There were 25 lead changes — one fewer than the track’s record of 26 set in 2011.
Blaney, who led for 53 laps, moved above the cutline — up from seventh. Tyler Reddick and William Byron finished third and fourth and are still vying for a spot in the Nov. 5 title-deciding finale.
Six drivers will compete for the remaining two spots next week in the final race of the round of eight at Martinsville Speedway.
Kyle Larson, last year’s Homestead winner, was out of the race at Lap 214 after he slammed into the pit road barriers trying to overtake Blaney for the lead. Larson was going too fast after heading into pit lane and said he didn’t expect Blaney to slow down as early as he did.
“I was just maximizing all I could,” said a frustrated Larson afterward. “I hate it for Ryan more than anything. He was doing a super good job out front. That was not my intention. I was just trying to get as close to his back bumper as I could, hopefully have a good cycle and have a better pit stop, then come out in front of him and control the race from there.”
Larson’s No. 5 Hendrick Motorsports Chevrolet clipped the rear of Blaney’s Ford, but Blaney was able to pit as the caution flag came out and continued.
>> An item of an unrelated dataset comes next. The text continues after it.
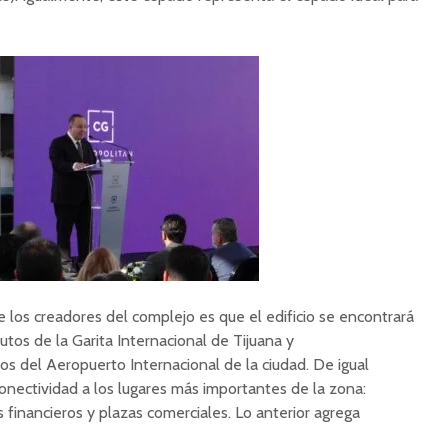
e los creadores del complejo es que el edificio se encontrará
utos de la Garita Internacional de Tijuana y
 del Aeropuerto Internacional de la ciudad. De igual
ectividad a los lugares más importantes de la zona:
s financieros y plazas comerciales. Lo anterior agrega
Larson had been dominating the race, in which he was a favorite to win. He led for 96 laps before Blaney nudged ahead of him late in Stage 2 for the lead. That ending is largely inconsequential for Larson as far as the playoff goes. He is already locked into the finale with his victory in the opening race of the round of eight in Las Vegas.
The crash briefly made it a race between Blaney and Joe Gibbs Racing’s Denny Hamlin, who took the lead on the restart. But JJ Yeley, Brad Keselowski and Ross Chastain were all involved in a wreck seconds later, causing the caution flag to come out for the fifth time in the race, which ultimately gave Bell room to stage a comeback.
After the restart, Hamlin slammed into the wall on Turn 1 and radioed that something broke in the steering and sent him into the wall. He was out of the race with 32 laps to go in an unfortunate turn of events for Joe Gibbs Racing — Hamlin’s teammate Martin Truex Jr., another playoff driver, left with an engine issue moments later.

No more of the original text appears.